Origins and Early Political Status

Compared to the history of the Banyamasisi, the mostly Hutu Banyarwanda in North Kivu, the history of Banyamulenge is relatively straightforward. The first arrival of Banyarwanda from Rwanda may have occurred in the seventeenth century. However, the first significant recorded influx of Banyarwanda into South Kivu is dated to the 1880s. Two reasons are given. The first is that the migrants were composed of Tutsi trying to avoid the increasingly high taxes imposed by Mwami Rwabugiri of the Kingdom of Rwanda. The second is that the group was fleeing the violent war of succession that erupted after the death of Rwabugiri in 1895. This group was mostly Tutsi and their Hutu abagaragu (clients) had been icyihuture (turned Tutsi), which negated interethnic tension. They settled above the Ruzizi Plain on the Itombwe Plateau. The plateau, which reached an altitude of 3000 meters, could not support large-scale agriculture, but allowed cattle grazing.

Banyarwanda migrants continued to arrive, particularly as labor migrants during the colonial period. The first of these was a recruitment by the Union Minière du Haut Katanga from 1925 to 1929 of more than 7000 workers. From the 1930s, Banyarwanda immigrants continued coming in search of work, with a major influx of Tutsi refugees in 1959–1960 following the "Social Revolution" led by Hutu Grégoire Kayibanda. While the early migrants were primarily pastoralists in the high plains, colonial labor migrants moved to urban areas, while refugees found themselves in refugee camps. In 1924, the pastoralists received permission from colonial authorities to occupy a high plateau father south. The groups received further influxes during the anti-Tutsi persecutions in 1959, 1964 and 1973. Many Banyamulenge initially joined the Simba Rebellion of 1964-5, but switched sides when rebels, fleeing Jean Schramme's mercenaries and government troops, came onto the plateau and began killing the Banyarwanda's cattle for food. The Tutsi then rose up, accepting weapons from the pro-Mobutu Sese Seko forces and assisting in the defeat of the remaining rebels. Because many of the rebels so killed were from the neighboring Bembe people, this incident created a lasting source of intragroup tension. The government rewarded the Banyamulenge's efforts on its behalf by rewarding individuals with high positions in the capital Bukavu, while their children were increasingly sent to missionary schools. Starting at this time, Lemarchand asserts, "From a rural, isolated, backward community, the Banyamulenge would soon become increasingly aware of themselves as a political force."

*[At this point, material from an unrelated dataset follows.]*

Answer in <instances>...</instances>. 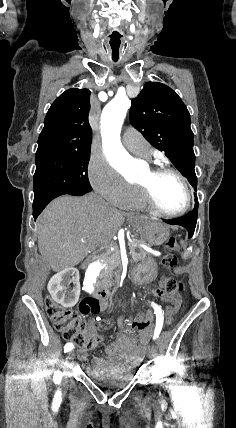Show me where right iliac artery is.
<instances>
[{"label": "right iliac artery", "mask_w": 236, "mask_h": 428, "mask_svg": "<svg viewBox=\"0 0 236 428\" xmlns=\"http://www.w3.org/2000/svg\"><path fill=\"white\" fill-rule=\"evenodd\" d=\"M74 348V345L72 344V343H67L65 346H64V352L66 353V352H69V351H71L72 349ZM57 372H59V371H57ZM61 373V372H60Z\"/></svg>", "instance_id": "82829eb1"}]
</instances>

After the war, the group took advantage of a favorable political environment to expand. Some went south towards Moba port and Kalemi, while others moved onto the Ruzizi plain, where a few became chiefs among the Barundi through gifts of cattle. Still others went to work in the Bukavu, the provincial capital, or Uvira, a town experiencing a gold rush economic boom. These urban dwellers were able to make a fair living selling meat and milk from their herds to the gold diggers, though the group lacked the political connections to Kinshasa and the large educated class that the North Kivu Banyarwanda possessed.

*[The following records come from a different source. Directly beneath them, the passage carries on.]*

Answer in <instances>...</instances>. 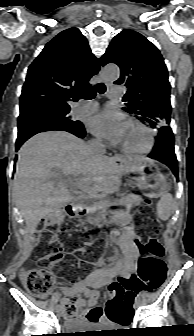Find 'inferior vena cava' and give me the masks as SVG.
<instances>
[{"label":"inferior vena cava","instance_id":"inferior-vena-cava-1","mask_svg":"<svg viewBox=\"0 0 194 336\" xmlns=\"http://www.w3.org/2000/svg\"><path fill=\"white\" fill-rule=\"evenodd\" d=\"M87 148L94 154L104 155L106 153V148L103 145L102 141L99 139L89 141Z\"/></svg>","mask_w":194,"mask_h":336}]
</instances>
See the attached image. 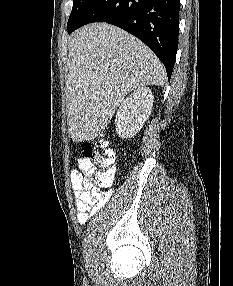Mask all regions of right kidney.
<instances>
[{"instance_id":"obj_1","label":"right kidney","mask_w":233,"mask_h":286,"mask_svg":"<svg viewBox=\"0 0 233 286\" xmlns=\"http://www.w3.org/2000/svg\"><path fill=\"white\" fill-rule=\"evenodd\" d=\"M154 102L151 89L139 87L120 104L116 113V132L121 138L134 136L149 117Z\"/></svg>"}]
</instances>
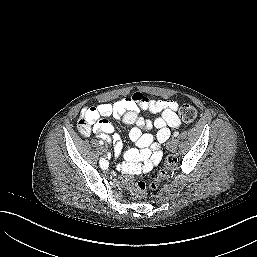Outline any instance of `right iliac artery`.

Unlike the Barundi, the Banyarwanda of South Kivu did not have their own Native Authority and they were thus reliant upon the local chiefs of the area that they had settled. The pastoralists were located within three territoires: Mwenga, inhabited by the Lega people; Fizi of the Bembe people; and Uvira, inhabited by the Vira people, Bafuliro and Barundi. The term "Banyamulenge" translates literally as "people of Mulenge", a groupement on the Itombwe plateau. The name "Banyamulenge" was chosen in the early 1970s to avoid being called "Banyarwanda" and seen as foreigners. Ethnic tensions against Tutsi rose following the end of the colonial period, as well as the 1972 mass killing of Hutu in Burundi. In response the Tutsi appear to have attempted to distance themselves from their ethnicity as Rwandans and lay claim to a territorial identity as residents of Mulenge. As they moved, they continued this practice, so that some Tutsi Banyarwanda in South Kivu call themselves the Banya-tulambo and Banya-minembwe, after the places they were located.